● **WORK ORDER**: Scan the lines below for "设计图纸"; report the number of lines that contain it, and only that.

━━━━━ RECORDS SUPPLIED

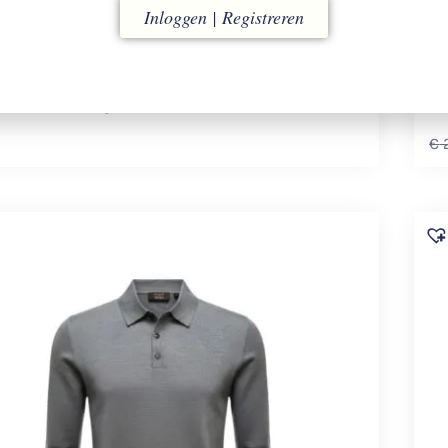
Inloggen | Registreren
EAR ZANONE
815132 – Z2399
S
ton Polo met Lange Mouwen.
Ic
€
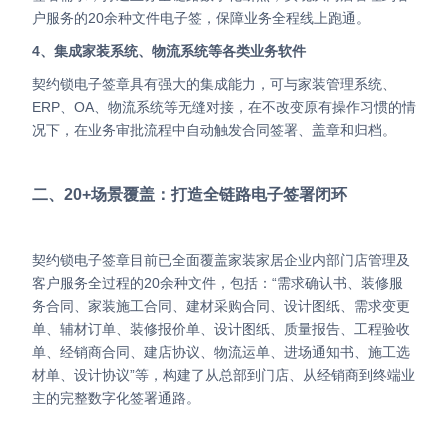
户服务的20余种文件电子签，保障业务全程线上跑通。
4、集成家装系统、物流系统等各类业务软件
契约锁电子签章具有强大的集成能力，可与家装管理系统、
ERP、OA、物流系统等无缝对接，在不改变原有操作习惯的情
况下，在业务审批流程中自动触发合同签署、盖章和归档。
二、20+场景覆盖：打造全链路电子签署闭环
契约锁电子签章目前已全面覆盖家装家居企业内部门店管理及
客户服务全过程的20余种文件，包括：“需求确认书、装修服
务合同、家装施工合同、建材采购合同、设计图纸、需求变更
单、辅材订单、装修报价单、设计图纸、质量报告、工程验收
单、经销商合同、建店协议、物流运单、进场通知书、施工选
材单、设计协议”等，构建了从总部到门店、从经销商到终端业
主的完整数字化签署通路。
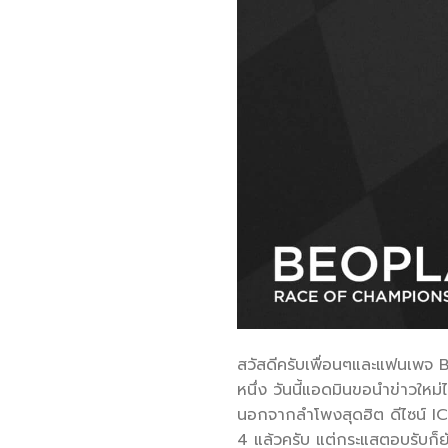
สวัสดีครับเพื่อนๆและแฟนเพจ 
หนึ่ง วันนี้แอดมินขอนำข่าวใหม่
นอกจากลำโพงสุดฮิต ดีไซน์ I
4 แล้วครับ แต่กระแสตอบรับก็ย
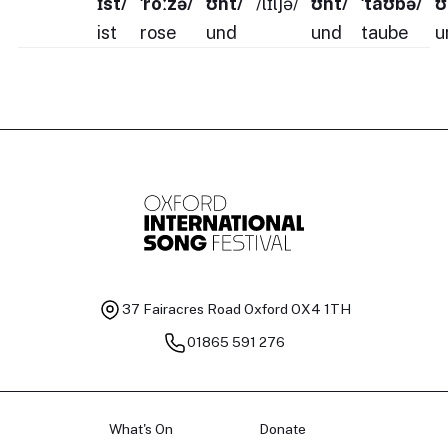
ɪst/
ˈroːzə/
ʊnt/
/lɪljə/
ʊnt/
ˈtaʊbə/
ʊ
ist
rose
und
und
taube
u
37 Fairacres Road
Oxford OX4 1TH
01865 591 276
What's On
Donate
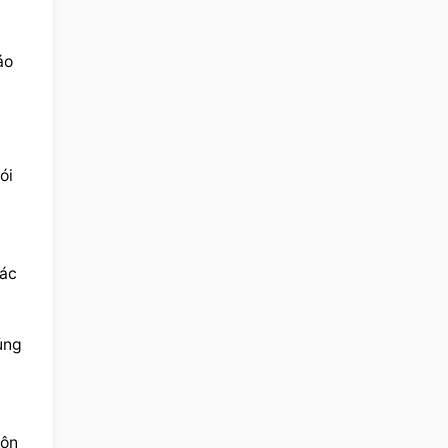
o 
i 
ác 
ng 
ôn 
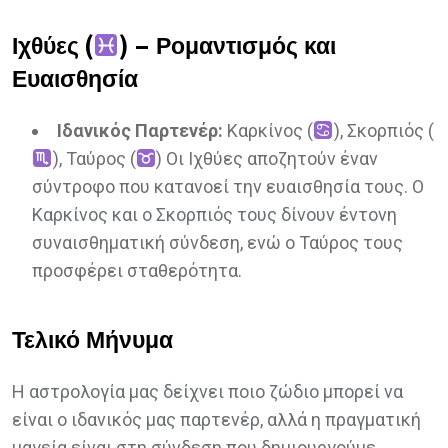
Ιχθύες (
) – Ρομαντισμός και
Ευαισθησία
Ιδανικός Παρτενέρ:
Καρκίνος (
), Σκορπιός (
), Ταύρος (
) Οι Ιχθύες αποζητούν έναν
σύντροφο που κατανοεί την ευαισθησία τους. Ο
Καρκίνος και ο Σκορπιός τους δίνουν έντονη
συναισθηματική σύνδεση, ενώ ο Ταύρος τους
προσφέρει σταθερότητα.
Τελικό Μήνυμα
Η αστρολογία μας δείχνει ποιο ζώδιο μπορεί να
είναι ο ιδανικός μας παρτενέρ, αλλά η πραγματική
μαγεία είναι στη σύνδεση που δημιουργούμε.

━━━━━━━━━━

● **RESULT**: 2